Modular proximal optimization for multidimensional total-variation regularization
This work addresses computational bottlenecks in optimization for researchers and practitioners in signal processing and machine learning, offering incremental improvements through a modular design.
The paper tackles the problem of efficiently computing proximal operators for total-variation regularization, particularly for ℓ₁-norm TV, by introducing a new geometric analysis that connects to taut-string methods, resulting in solvers that surpass state-of-the-art methods in speed and performance across various applications like image denoising and deconvolution.

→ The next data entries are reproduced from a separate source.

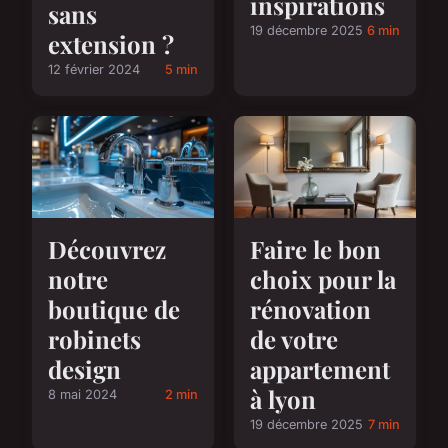
inspirations
sans
19 décembre 2025
6 min
extension ?
12 février 2024
5 min
Faire le bon
Découvrez
choix pour la
notre
rénovation
boutique de
de votre
robinets
appartement
design
à lyon
8 mai 2024
2 min
19 décembre 2025
7 min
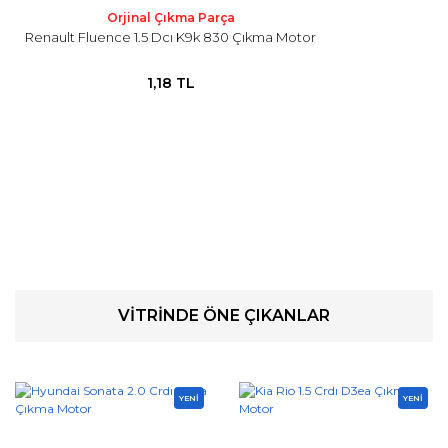
Orjinal Çıkma Parça
Renault Fluence 1.5 Dcı K9k 830 Çıkma Motor
1,18 TL
VİTRİNDE ÖNE ÇIKANLAR
YENİ
YENİ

We study \emph{TV regularization}, a widely used technique for eliciting structured sparsity. In particular, we propose efficient algorithms for computing prox-operators for $\ell_p$-norm TV. The most important among these is $\ell_1$-norm TV, for whose prox-operator we present a new geometric analysis which unveils a hitherto unknown connection to taut-string methods. This connection turns out to be remarkably useful as it shows how our geometry guided implementation results in efficient weighted and unweighted 1D-TV solvers, surpassing state-of-the-art methods. Our 1D-TV solvers provide the backbone for building more complex (two or higher-dimensional) TV solvers within a modular proximal optimization approach. We review the literature for an array of methods exploiting this strategy, and illustrate the benefits of our modular design through extensive suite of experiments on (i) image denoising, (ii) image deconvolution, (iii) four variants of fused-lasso, and (iv) video denoising. To underscore our claims and permit easy reproducibility, we provide all the reviewed and our new TV solvers in an easy to use multi-threaded C++, Matlab and Python library.